China 2018: A balance of growth and reform – TDS
China’s constructive growth momentum throughout 2017 has been generally surprising, with an impressively strong degree of momentum past the mid-point of the year, according to analysts at TDS.
Key Quotes
“It was in Q3 that we had expected growth momentum to slow on base effects as well as efforts to control financial risk, including those of a regulatory nature that would sap liquidity generated by the shadow banking sector, and from higher interbank market rates. However, it was quite the opposite that was the case as the official expenditure accounts data showed a stronger momentum through Q3 than we had expected.
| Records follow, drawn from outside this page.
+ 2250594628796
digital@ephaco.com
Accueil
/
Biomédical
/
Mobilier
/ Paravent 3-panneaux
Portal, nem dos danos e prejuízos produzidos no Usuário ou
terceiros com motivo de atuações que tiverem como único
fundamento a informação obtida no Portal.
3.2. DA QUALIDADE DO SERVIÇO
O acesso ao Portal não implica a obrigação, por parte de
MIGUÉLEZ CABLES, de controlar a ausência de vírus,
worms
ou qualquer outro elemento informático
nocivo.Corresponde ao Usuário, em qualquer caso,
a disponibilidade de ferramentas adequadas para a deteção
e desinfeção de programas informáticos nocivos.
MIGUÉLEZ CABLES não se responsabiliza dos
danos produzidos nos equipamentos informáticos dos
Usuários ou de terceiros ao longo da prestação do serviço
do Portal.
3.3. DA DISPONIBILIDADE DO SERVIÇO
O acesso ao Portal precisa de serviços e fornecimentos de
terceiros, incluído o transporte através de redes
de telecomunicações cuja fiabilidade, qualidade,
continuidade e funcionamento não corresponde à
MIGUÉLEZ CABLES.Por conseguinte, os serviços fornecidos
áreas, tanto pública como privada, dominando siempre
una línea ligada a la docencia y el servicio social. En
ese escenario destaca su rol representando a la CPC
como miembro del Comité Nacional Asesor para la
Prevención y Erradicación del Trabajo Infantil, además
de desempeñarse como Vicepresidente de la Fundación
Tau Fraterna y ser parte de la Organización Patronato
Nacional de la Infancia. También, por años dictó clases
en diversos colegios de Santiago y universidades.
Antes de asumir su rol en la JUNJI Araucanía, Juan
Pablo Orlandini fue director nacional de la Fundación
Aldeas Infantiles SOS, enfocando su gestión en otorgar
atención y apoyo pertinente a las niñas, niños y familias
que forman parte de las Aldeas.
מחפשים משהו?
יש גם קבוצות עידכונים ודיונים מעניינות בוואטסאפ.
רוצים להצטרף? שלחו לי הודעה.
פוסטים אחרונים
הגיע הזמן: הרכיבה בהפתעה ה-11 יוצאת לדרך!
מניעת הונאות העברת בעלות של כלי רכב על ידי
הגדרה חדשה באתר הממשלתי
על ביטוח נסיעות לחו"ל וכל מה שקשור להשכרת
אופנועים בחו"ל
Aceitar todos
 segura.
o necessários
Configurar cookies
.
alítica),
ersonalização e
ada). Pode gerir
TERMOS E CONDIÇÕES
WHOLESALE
Indeed, PBoC Governor Zhou had suggested ahead of this year’s fall Congress that growth in the second half of this year could indeed remain at 6.9% or 7%, a very striking statement given market expectations in Q1 of around 6.5%.”
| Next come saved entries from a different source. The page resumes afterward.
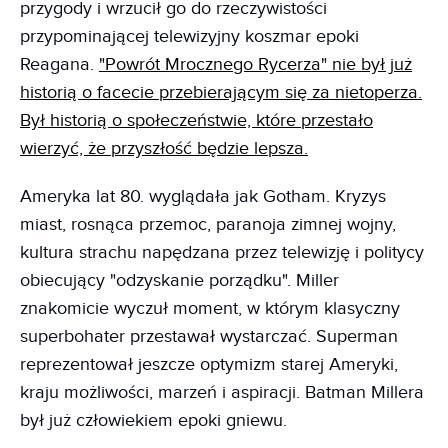
przygody i wrzucił go do rzeczywistości
przypominającej telewizyjny koszmar epoki
Reagana.
"Powrót Mrocznego Rycerza" nie był już
historią o facecie przebierającym się za nietoperza.
Był historią o społeczeństwie, które przestało
wierzyć, że przyszłość będzie lepsza.
Ameryka lat 80. wyglądała jak Gotham. Kryzys
miast, rosnąca przemoc, paranoja zimnej wojny,
kultura strachu napędzana przez telewizję i politycy
obiecujący "odzyskanie porządku". Miller
znakomicie wyczuł moment, w którym klasyczny
superbohater przestawał wystarczać. Superman
reprezentował jeszcze optymizm starej Ameryki,
kraju możliwości, marzeń i aspiracji. Batman Millera
był już człowiekiem epoki gniewu.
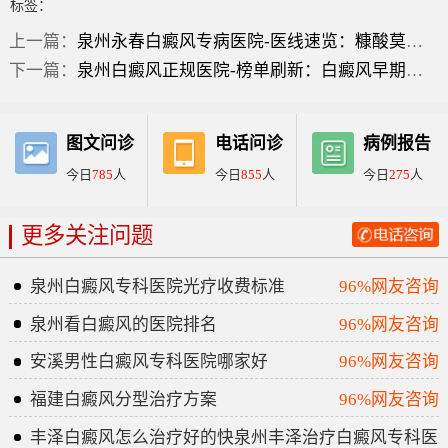
标签：
上一篇：
泉州永春白癜风专病医院-医线速览：糠酸莫米松乳膏可以治疗白斑吗？
下一篇：
泉州白癜风正规医院-榜单刷新：白癜风早期症状图片？
图文问诊
电话问诊
病例报告
今日
785
人
今日
855
人
今日
275
人
更多关注问题
泉州白癜风专科医院光疗收费标准
96%网友咨询
泉州看白癜风的医院排名
96%网友咨询
安溪男性白癜风专科医院哪家好
96%网友咨询
福建白癜风分型治疗方案
96%网友咨询
丰泽白癜风怎么治疗好的快泉州丰泽治疗白癜风专科医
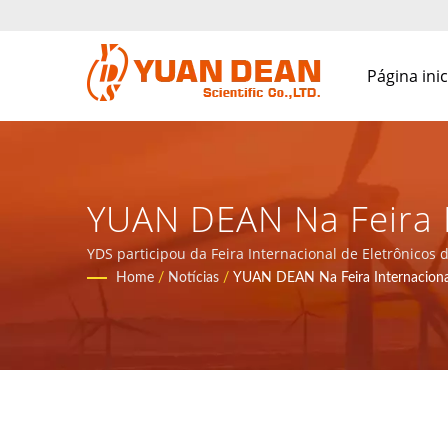
Página inic
YUAN DEAN Na Feira I
2020 - Fabricante D
YDS participou da Feira Internacional de Eletrônicos
estabelecida em 1995 em Xiamen, China. Somos o princ
Home
/
Notícias
/
YUAN DEAN Na Feira Internaciona
Magnéticos Com Cert
DEAN SCIENTIFIC CO.,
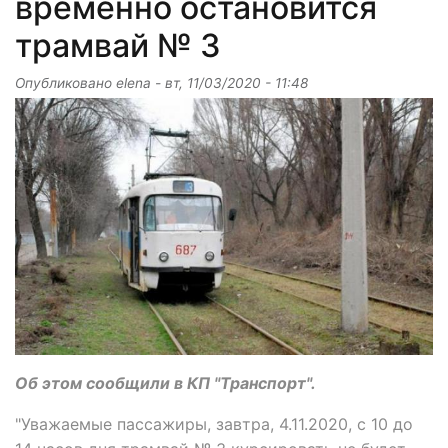
временно остановится
трамвай № 3
Опубликовано
elena
-
вт, 11/03/2020 - 11:48
Об этом сообщили в КП "Транспорт".
"Уважаемые пассажиры, завтра, 4.11.2020, с 10 до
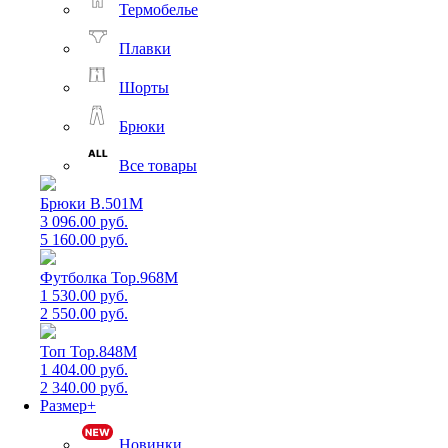
Термобелье
Плавки
Шорты
Брюки
Все товары
Брюки B.501M
3 096.00 руб.
5 160.00 руб.
Футболка Top.968M
1 530.00 руб.
2 550.00 руб.
Топ Top.848M
1 404.00 руб.
2 340.00 руб.
Размер+
Новинки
“Our stylized measures of Chinese growth dynamics agree with a positive assessment, at least up through Q3. An underlying growth trajectory measure suggests that underlying momentum is stronger than the official national accounts data has suggested over the past four quarters. However, this comes within the context of an underlying growth trajectory measure that has previously suggested a much greater slowdown than had actually been reflected by the official data. That growth conditions have remained robust during a period of tighter domestic monetary policy, regulatory restraint against the shadow banking sector, as well as efforts to address environmental concerns and overcapacity in certain sectors, is particularly impressive and speaks to the underlying momentum of both domestic Chinese and global economic growth.”
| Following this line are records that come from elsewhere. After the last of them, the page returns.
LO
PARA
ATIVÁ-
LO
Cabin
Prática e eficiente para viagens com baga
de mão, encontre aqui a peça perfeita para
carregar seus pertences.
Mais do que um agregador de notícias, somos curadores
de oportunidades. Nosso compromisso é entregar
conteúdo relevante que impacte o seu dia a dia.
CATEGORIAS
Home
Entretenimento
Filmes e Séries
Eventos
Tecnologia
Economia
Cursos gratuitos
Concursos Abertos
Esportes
“The strong growth dynamic and confidence expressed by governor Zhou, combined with still positive synchronized global growth and trade, implies that barring any unforeseen shock, Chinese growth is on solid footing moving into 2018. With a generally benign external economic situation, we see greater growth-relevant shifts emanating from the longer term structural reform as well as regulatory efforts.”
“The spirit of discussion on the economy emanating from the October Congress suggested the continuation of reforms aimed at making the economy more open and market-efficient, but without loosening party oversight (and indeed likely strengthening it). The tone suggested a shift away from the old growth target methodology—though whether we see a formal target in 2018 is still debatable—towards an emphasis of quality over quantity when it comes to growth. Implicit is an effort to address what the Chinese very well recognize is unsustainable debt-driven economic growth which has left vulnerabilities in the corporate and financial sectors.”